DATA FOR THE TASK Block Start

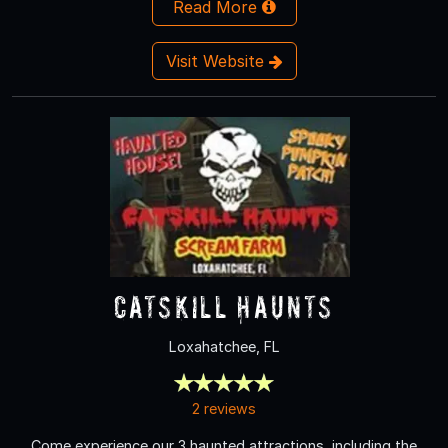
Read More
Visit Website
Catskill Haunts
Loxahatchee, FL
2 reviews
Come experience our 3 haunted attractions, including the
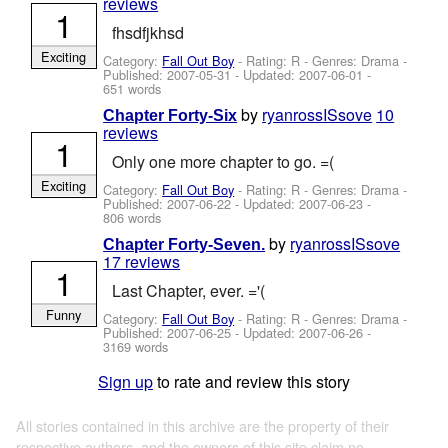
reviews
1
fhsdfjkhsd
Exciting
Category:
Fall Out Boy
- Rating: R - Genres: Drama -
Published:
2007-05-31
- Updated:
2007-06-01
-
651 words
by
ryanrossISsove
10
Chapter Forty-Six
reviews
1
Only one more chapter to go. =(
Exciting
Category:
Fall Out Boy
- Rating: R - Genres: Drama -
Published:
2007-06-22
- Updated:
2007-06-23
-
806 words
by
ryanrossISsove
Chapter Forty-Seven.
17 reviews
1
Last Chapter, ever. ='(
Funny
Category:
Fall Out Boy
- Rating: R - Genres: Drama -
Published:
2007-06-25
- Updated:
2007-06-26
-
3169 words
Sign up
to rate and review this story
All stories contained in this archive are the property of their
respective authors, and the owners of this site claim no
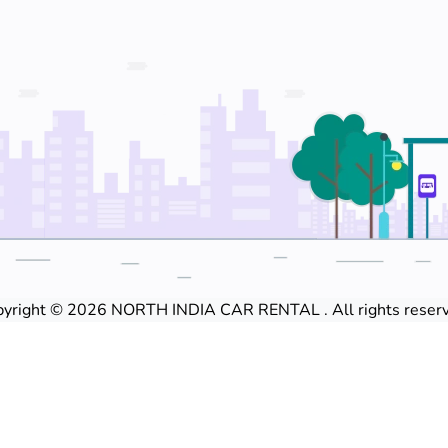
yright © 2026 NORTH INDIA CAR RENTAL . All rights reserv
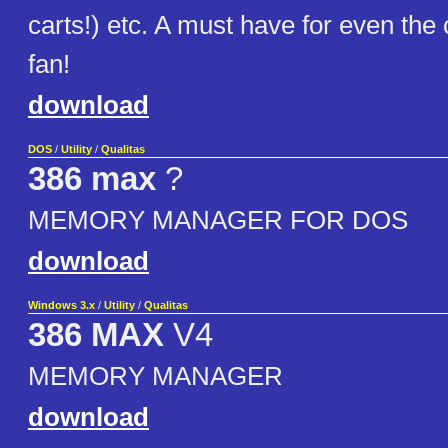
carts!) etc. A must have for even th
fan!
download
DOS
/
Utility
/
Qualitas
386 max
?
MEMORY MANAGER FOR DOS
download
Windows 3.x
/
Utility
/
Qualitas
386 MAX
V4
MEMORY MANAGER
download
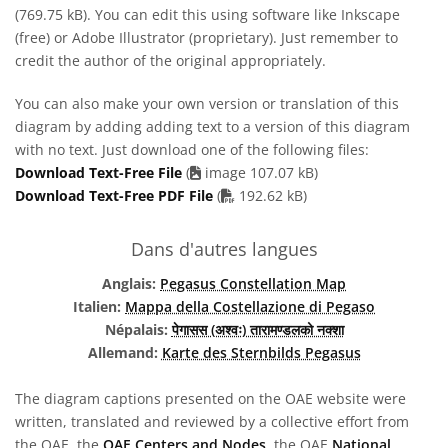
(769.75 kB). You can edit this using software like Inkscape
(free) or Adobe Illustrator (proprietary). Just remember to
credit the author of the original appropriately.
You can also make your own version or translation of this
diagram by adding adding text to a version of this diagram
with no text. Just download one of the following files:
Download Text-Free File
(
image 107.07 kB)
PDF file
Download Text-Free PDF File
(
192.62 kB)
Dans d'autres langues
Anglais:
Pegasus Constellation Map
Italien:
Mappa della Costellazione di Pegaso
Népalais:
पेगासस (अश्वः) तारामण्डलको नक्शा
Allemand:
Karte des Sternbilds Pegasus
The diagram captions presented on the OAE website were
written, translated and reviewed by a collective effort from
the OAE, the
OAE Centers and Nodes
, the OAE
National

DATA FOR THE TASK Block End

# PROBLEM TO SOLVE
What's needed is an exact copy of every entry, free of pictures.

# TASK OUTPUT
Read More
Visit Website
Catskill Haunts
Loxahatchee, FL
2 reviews
Come experience our 3 haunted attractions, including the
reviews
1
fhsdfjkhsd
Exciting
Category:
Fall Out Boy
- Rating: R - Genres: Drama -
Published:
2007-05-31
- Updated:
2007-06-01
-
651 words
by
ryanrossISsove
10
Chapter Forty-Six
reviews
1
Only one more chapter to go. =(
Exciting
Category:
Fall Out Boy
- Rating: R - Genres: Drama -
Published:
2007-06-22
- Updated:
2007-06-23
-
806 words
by
ryanrossISsove
Chapter Forty-Seven.
17 reviews
1
Last Chapter, ever. ='(
Funny
Category:
Fall Out Boy
- Rating: R - Genres: Drama -
Published:
2007-06-25
- Updated:
2007-06-26
-
3169 words
Sign up
to rate and review this story
All stories contained in this archive are the property of their
respective authors, and the owners of this site claim no
yright © 2026 NORTH INDIA CAR RENTAL . All rights reserv
carts!) etc. A must have for even th
fan!
download
DOS
/
Utility
/
Qualitas
386 max
?
MEMORY MANAGER FOR DOS
download
Windows 3.x
/
Utility
/
Qualitas
386 MAX
V4
MEMORY MANAGER
download
(769.75 kB). You can edit this using software like Inkscape
(free) or Adobe Illustrator (proprietary). Just remember to
credit the author of the original appropriately.
You can also make your own version or translation of this
diagram by adding adding text to a version of this diagram
with no text. Just download one of the following files:
Download Text-Free File
(
image 107.07 kB)
PDF file
Download Text-Free PDF File
(
192.62 kB)
Dans d'autres langues
Anglais:
Pegasus Constellation Map
Italien:
Mappa della Costellazione di Pegaso
Népalais:
पेगासस (अश्वः) तारामण्डलको नक्शा
Allemand:
Karte des Sternbilds Pegasus
The diagram captions presented on the OAE website were
written, translated and reviewed by a collective effort from
the OAE, the
OAE Centers and Nodes
, the OAE
National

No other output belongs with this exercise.